Where do plays come from?

Okay, I know it sounds like a silly third grade question with the predictable answer 'well, from the playwright and the artists that create it.' But scratch the surface a little deeper and the answer becomes a little more complicated.

Take the production of Alcestis by director Nancy Keystone and her company Critical Mass Performance Group that's currently playing at the Theatre @ Boston Court.

Ms. Keystone and her company are known for creating richly layered, dense works that are often created over many years. Her production Apollo traced the space race from its early German roots through the Nazis to NASA and the Civil Rights movement in America. It took close to a decade to create. The company is currently devising a piece that follows Poland's strange ties to the US from the Revolutionary War through Solidarity.

So what led this company to do an adaptation of a play by Euripedes? Where'd the play come from?

The answer is the Getty Villa.

A museum is the fountainhead for not only Ms. Keystone's production but also a virtual who's who list of LA's theater companies: Theatre Movement Bazaar, Antaeus Company, the Troubadour Theater Company, Luis Alfaro, Poor Dog Group, and Rogue Artists Ensemble have all created new adaptations of Greek or Roman theater at the Villa. And like Alcestis many of these works are going on to productions beyond the Getty, even beyond LA.

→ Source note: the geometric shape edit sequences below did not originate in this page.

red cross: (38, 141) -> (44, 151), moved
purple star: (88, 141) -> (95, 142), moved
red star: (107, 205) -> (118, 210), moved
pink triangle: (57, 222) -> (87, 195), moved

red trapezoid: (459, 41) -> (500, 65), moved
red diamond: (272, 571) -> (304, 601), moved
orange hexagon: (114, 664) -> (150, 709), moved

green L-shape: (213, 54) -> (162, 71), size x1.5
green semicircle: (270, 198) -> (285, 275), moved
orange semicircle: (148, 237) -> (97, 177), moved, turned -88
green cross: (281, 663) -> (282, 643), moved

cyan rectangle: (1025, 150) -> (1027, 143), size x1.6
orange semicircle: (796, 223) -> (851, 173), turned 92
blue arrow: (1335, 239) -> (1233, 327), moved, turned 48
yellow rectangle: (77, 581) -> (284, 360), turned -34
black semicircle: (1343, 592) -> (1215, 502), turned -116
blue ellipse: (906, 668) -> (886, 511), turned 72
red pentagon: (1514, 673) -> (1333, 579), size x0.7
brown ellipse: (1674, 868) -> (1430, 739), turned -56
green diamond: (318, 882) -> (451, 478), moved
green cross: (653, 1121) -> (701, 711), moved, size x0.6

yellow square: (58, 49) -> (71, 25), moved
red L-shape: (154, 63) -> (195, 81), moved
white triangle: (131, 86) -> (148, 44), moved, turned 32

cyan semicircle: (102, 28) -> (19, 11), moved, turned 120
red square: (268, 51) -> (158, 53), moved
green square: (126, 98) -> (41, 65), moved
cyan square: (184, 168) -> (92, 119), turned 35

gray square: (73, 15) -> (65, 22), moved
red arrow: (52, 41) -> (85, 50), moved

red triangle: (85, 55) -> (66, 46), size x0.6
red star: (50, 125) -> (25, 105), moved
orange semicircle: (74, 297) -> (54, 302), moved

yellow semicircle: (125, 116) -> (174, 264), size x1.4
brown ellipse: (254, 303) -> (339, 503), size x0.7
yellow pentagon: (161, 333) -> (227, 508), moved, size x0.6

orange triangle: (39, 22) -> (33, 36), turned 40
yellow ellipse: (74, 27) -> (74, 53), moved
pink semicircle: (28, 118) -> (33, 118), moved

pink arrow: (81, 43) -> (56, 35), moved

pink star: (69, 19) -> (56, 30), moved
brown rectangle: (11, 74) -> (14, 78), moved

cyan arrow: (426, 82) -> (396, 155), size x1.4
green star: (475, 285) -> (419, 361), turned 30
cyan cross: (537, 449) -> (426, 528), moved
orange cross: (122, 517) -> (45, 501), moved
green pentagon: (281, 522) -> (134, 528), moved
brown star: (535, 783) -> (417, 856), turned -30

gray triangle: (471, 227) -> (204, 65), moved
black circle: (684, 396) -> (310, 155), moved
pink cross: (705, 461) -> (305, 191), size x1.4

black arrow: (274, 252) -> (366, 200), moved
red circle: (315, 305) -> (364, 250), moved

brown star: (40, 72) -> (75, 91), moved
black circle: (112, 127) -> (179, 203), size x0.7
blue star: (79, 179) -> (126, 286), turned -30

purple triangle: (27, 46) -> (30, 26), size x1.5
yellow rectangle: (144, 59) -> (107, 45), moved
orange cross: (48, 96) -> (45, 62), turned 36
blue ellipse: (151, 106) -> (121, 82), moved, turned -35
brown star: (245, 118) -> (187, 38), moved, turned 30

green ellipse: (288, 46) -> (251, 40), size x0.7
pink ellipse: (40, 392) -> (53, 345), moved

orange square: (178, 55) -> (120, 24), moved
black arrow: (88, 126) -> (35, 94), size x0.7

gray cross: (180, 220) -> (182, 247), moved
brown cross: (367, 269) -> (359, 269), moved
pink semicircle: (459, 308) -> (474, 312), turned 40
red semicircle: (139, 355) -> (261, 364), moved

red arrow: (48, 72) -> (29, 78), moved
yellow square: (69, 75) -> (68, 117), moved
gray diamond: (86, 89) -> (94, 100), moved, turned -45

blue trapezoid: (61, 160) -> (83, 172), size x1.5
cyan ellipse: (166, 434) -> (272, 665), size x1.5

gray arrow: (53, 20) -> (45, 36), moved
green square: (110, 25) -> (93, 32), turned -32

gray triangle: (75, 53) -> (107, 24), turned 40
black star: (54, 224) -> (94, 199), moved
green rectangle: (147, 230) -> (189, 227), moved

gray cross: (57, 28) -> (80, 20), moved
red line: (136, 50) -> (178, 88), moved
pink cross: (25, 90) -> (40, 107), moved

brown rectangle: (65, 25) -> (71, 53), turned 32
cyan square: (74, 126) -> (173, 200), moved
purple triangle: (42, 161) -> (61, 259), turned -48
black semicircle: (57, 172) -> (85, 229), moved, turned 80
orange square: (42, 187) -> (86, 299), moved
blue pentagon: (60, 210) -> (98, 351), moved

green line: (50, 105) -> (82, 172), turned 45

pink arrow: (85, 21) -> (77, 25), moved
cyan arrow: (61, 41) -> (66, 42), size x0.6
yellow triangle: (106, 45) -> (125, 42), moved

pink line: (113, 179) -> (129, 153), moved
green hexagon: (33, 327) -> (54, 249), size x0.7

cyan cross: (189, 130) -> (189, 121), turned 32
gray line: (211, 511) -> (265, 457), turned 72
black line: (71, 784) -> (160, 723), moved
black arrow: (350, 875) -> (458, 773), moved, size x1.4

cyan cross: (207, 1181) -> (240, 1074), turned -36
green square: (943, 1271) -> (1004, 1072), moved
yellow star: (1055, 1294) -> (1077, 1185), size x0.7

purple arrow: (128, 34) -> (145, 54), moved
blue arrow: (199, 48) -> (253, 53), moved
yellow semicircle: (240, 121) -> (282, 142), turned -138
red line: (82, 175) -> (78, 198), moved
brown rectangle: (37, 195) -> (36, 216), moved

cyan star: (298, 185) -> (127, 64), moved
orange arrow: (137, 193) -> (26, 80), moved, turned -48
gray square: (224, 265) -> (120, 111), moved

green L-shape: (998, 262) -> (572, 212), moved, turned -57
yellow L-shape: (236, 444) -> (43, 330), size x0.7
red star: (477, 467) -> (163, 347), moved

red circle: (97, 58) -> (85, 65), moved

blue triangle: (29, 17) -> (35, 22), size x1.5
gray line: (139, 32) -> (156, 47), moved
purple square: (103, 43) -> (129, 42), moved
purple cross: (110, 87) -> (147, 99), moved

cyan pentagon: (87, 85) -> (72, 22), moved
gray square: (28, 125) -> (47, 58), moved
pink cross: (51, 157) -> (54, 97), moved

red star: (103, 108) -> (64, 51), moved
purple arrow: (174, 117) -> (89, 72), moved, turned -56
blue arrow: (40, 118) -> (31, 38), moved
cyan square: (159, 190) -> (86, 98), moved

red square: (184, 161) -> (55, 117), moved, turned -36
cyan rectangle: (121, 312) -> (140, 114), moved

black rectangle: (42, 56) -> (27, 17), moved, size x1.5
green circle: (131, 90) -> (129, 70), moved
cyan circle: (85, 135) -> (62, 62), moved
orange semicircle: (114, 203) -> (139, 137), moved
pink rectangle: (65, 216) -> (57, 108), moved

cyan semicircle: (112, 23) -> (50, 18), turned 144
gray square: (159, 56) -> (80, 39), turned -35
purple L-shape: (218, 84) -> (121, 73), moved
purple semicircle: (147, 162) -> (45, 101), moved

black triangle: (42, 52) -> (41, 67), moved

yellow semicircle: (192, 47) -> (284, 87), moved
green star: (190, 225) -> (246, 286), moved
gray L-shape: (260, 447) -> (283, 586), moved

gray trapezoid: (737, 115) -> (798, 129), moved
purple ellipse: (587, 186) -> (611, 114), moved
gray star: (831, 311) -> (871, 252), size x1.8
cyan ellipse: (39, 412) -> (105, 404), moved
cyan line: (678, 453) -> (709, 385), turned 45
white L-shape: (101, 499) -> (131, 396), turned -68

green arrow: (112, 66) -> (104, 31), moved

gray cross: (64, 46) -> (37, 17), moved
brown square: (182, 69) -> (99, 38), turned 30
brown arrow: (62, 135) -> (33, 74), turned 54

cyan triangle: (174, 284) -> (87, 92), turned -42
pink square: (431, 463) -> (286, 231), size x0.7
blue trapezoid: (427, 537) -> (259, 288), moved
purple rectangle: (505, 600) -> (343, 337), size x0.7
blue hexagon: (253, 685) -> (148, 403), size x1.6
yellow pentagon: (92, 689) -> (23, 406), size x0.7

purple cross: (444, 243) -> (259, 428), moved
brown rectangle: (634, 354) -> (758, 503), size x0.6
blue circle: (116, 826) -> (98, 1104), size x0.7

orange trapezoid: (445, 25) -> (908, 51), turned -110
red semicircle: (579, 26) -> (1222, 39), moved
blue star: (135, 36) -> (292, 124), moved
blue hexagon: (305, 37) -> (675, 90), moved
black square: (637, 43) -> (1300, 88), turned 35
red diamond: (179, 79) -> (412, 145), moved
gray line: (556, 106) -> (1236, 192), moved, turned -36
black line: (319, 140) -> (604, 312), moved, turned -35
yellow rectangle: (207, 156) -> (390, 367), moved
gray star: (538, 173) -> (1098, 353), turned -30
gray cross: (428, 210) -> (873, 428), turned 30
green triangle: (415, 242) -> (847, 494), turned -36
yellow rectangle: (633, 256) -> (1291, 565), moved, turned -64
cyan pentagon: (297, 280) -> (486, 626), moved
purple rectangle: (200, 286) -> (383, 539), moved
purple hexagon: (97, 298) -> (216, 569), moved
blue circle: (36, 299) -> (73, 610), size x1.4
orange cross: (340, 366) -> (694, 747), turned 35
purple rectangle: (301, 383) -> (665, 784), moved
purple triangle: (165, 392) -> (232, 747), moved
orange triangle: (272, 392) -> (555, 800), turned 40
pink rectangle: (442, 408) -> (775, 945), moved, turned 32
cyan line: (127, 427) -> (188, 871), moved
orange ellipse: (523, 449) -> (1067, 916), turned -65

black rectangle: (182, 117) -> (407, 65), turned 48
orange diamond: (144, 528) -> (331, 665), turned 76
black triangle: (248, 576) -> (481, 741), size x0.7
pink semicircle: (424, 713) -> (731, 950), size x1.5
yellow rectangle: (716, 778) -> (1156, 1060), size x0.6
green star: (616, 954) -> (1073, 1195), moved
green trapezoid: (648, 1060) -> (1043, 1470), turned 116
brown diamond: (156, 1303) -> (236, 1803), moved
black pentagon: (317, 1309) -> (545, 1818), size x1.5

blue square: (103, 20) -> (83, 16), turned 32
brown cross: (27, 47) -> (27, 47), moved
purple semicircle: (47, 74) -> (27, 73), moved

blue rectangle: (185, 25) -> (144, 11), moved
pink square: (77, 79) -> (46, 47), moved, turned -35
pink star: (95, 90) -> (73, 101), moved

Now, the Getty's theater programs take two forms. The best known are the outdoor productions they do once a year in September. Lesser know, but arguably more important - especially to the ecosystem of LA theater - are their Lab productions that happen during the winter. This is where Alcestis began. For these workshops and readings, the Getty invites companies for a residency at the museum. They surround them with scholars and curators, provide them with space and time to create, and most importantly they fund them.

Ms. Keystone had a notion for an adaption of Alcestis before her Getty Residency but as she readily admits it would have never happened as quickly without the Getty's support.

I won't bore or depress you with a history of theater funding in Southern California but suffice it to say the words 'severely diminished' come to mind. A little more than a decade ago, LA theater enjoyed the generous and deep pockets of A.S.K. Theater Projects that funded both playwrights and companies. The Flintridge Foundation kept many small companies creating with their modest but essential grants. When both shut their doors more than a million dollars annually vanished.

It's against this backdrop that the Getty's vision, and frankly cash, stand out as national models.

So where do plays come from?

One answer is from a funder with vision.

In September you can see the Getty's outdoor production of Prometheus Bound directed by Travis Preston with CalArts' Center for New Performance.

If you want to see the fruits of the Getty's labors now, Alcestis plays at the Theatre @ Boston Court in Pasadena through July 28.

This is Anthony Byrnes Opening the Curtain on LA theater for KCRW.